From the line containing "晚了快3年！ 國中割頸案死者「楊承" to the last line of the data, both included, transcribe each line exactly, leaving out pictures and adding nothing.

## Collected data entries:

----------------------------------------

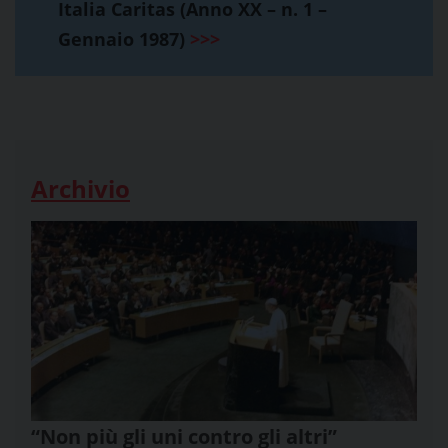
Italia Caritas (Anno XX – n. 1 –
Gennaio 1987)
>>>
Archivio
“Non più gli uni contro gli altri”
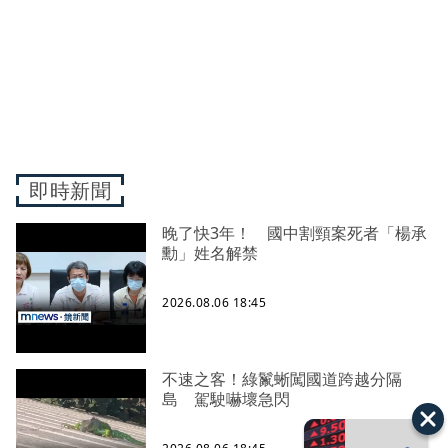
即時新聞
晚了快3年！ 國中割頸案死者「楊承
勳」姓名解禁
2026.08.06 18:45
不速之客！綠鬣蜥闖國道跨越分隔
島 駕駛嚇壞急閃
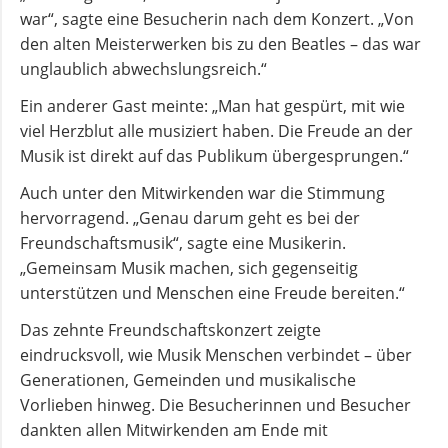
war“, sagte eine Besucherin nach dem Konzert. „Von
den alten Meisterwerken bis zu den Beatles – das war
unglaublich abwechslungsreich.“
Ein anderer Gast meinte: „Man hat gespürt, mit wie
viel Herzblut alle musiziert haben. Die Freude an der
Musik ist direkt auf das Publikum übergesprungen.“
Auch unter den Mitwirkenden war die Stimmung
hervorragend. „Genau darum geht es bei der
Freundschaftsmusik“, sagte eine Musikerin.
„Gemeinsam Musik machen, sich gegenseitig
unterstützen und Menschen eine Freude bereiten.“
Das zehnte Freundschaftskonzert zeigte
eindrucksvoll, wie Musik Menschen verbindet – über
Generationen, Gemeinden und musikalische
Vorlieben hinweg. Die Besucherinnen und Besucher
dankten allen Mitwirkenden am Ende mit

----------------------------------------

## OUTPUT OF THE TASK:
晚了快3年！ 國中割頸案死者「楊承
勳」姓名解禁
2026.08.06 18:45
不速之客！綠鬣蜥闖國道跨越分隔
島 駕駛嚇壞急閃
war“, sagte eine Besucherin nach dem Konzert. „Von
den alten Meisterwerken bis zu den Beatles – das war
unglaublich abwechslungsreich.“
Ein anderer Gast meinte: „Man hat gespürt, mit wie
viel Herzblut alle musiziert haben. Die Freude an der
Musik ist direkt auf das Publikum übergesprungen.“
Auch unter den Mitwirkenden war die Stimmung
hervorragend. „Genau darum geht es bei der
Freundschaftsmusik“, sagte eine Musikerin.
„Gemeinsam Musik machen, sich gegenseitig
unterstützen und Menschen eine Freude bereiten.“
Das zehnte Freundschaftskonzert zeigte
eindrucksvoll, wie Musik Menschen verbindet – über
Generationen, Gemeinden und musikalische
Vorlieben hinweg. Die Besucherinnen und Besucher
dankten allen Mitwirkenden am Ende mit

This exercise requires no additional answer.